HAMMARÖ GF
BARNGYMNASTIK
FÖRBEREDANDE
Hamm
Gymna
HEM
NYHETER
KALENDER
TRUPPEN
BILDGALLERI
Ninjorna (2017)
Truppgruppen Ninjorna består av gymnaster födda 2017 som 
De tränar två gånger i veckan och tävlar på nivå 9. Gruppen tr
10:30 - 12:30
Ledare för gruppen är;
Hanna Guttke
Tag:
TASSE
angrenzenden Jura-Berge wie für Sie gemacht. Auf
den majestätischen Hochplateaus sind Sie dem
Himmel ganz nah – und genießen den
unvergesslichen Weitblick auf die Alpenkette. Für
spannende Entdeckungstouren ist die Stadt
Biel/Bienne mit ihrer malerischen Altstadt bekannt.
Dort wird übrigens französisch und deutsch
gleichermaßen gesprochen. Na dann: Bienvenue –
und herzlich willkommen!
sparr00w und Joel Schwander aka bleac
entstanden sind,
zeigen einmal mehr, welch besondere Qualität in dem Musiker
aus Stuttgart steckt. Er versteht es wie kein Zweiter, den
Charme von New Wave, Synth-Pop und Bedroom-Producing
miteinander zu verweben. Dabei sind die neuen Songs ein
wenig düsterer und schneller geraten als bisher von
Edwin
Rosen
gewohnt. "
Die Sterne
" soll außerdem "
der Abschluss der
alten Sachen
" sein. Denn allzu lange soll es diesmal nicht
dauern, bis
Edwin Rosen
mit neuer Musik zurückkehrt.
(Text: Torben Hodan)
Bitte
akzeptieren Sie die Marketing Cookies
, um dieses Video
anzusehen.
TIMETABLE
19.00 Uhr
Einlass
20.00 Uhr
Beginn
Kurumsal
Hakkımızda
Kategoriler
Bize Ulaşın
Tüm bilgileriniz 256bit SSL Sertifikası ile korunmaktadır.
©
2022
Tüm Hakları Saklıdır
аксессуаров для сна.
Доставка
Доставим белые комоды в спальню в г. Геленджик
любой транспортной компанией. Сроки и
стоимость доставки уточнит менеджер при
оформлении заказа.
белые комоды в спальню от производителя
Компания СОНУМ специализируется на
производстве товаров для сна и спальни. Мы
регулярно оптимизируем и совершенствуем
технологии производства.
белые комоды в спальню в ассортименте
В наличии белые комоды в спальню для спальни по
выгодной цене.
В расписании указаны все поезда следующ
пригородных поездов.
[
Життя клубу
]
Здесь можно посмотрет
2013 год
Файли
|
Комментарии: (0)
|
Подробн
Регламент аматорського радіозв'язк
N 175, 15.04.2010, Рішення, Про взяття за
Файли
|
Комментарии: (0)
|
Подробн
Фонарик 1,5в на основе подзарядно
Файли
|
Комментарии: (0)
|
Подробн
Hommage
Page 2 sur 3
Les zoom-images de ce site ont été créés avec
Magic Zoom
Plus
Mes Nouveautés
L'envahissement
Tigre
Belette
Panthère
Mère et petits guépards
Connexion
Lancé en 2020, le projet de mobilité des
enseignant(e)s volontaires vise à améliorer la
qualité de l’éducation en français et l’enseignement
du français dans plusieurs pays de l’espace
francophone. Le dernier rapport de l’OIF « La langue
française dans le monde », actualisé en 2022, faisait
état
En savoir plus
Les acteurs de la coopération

◇ ◇ ◇ ◇ ◇

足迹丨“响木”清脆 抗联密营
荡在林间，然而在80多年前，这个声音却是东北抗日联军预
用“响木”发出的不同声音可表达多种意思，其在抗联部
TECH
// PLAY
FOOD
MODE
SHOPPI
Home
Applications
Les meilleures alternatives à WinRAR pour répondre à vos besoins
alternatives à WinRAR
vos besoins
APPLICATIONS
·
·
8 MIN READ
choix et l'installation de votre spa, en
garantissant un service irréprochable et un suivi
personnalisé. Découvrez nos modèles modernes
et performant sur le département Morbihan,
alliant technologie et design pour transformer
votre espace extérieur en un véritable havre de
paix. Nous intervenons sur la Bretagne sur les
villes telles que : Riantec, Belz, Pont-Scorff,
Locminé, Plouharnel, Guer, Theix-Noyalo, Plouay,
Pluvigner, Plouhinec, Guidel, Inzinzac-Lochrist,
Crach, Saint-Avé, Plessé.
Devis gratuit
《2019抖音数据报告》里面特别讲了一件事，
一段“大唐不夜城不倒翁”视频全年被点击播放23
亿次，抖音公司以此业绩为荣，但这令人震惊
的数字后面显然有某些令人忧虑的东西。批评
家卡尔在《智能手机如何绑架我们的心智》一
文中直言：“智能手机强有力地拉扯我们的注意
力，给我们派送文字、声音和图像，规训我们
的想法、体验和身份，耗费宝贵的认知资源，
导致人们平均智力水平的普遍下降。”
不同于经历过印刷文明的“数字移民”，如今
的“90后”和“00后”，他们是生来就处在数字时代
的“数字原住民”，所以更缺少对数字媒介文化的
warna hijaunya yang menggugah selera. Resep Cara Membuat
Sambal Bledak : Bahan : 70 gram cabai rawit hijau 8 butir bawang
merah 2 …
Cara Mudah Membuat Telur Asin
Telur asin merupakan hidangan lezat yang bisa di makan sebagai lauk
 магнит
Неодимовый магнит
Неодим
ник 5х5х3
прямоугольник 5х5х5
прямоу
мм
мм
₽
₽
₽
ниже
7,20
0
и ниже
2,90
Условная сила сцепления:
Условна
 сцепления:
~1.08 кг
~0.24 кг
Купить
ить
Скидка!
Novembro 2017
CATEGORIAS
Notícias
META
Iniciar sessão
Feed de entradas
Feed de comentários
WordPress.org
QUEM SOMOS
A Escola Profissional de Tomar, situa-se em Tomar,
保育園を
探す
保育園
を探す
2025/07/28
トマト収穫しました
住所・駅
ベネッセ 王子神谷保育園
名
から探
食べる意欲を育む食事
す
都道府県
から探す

◇ ◇ ◇ ◇ ◇

TASK TO COMPLETE: Go through the records above and return each line in which the word "yang" occurs.

SOLUTION FOR THIS EXERCISE:
warna hijaunya yang menggugah selera. Resep Cara Membuat
Telur asin merupakan hidangan lezat yang bisa di makan sebagai lauk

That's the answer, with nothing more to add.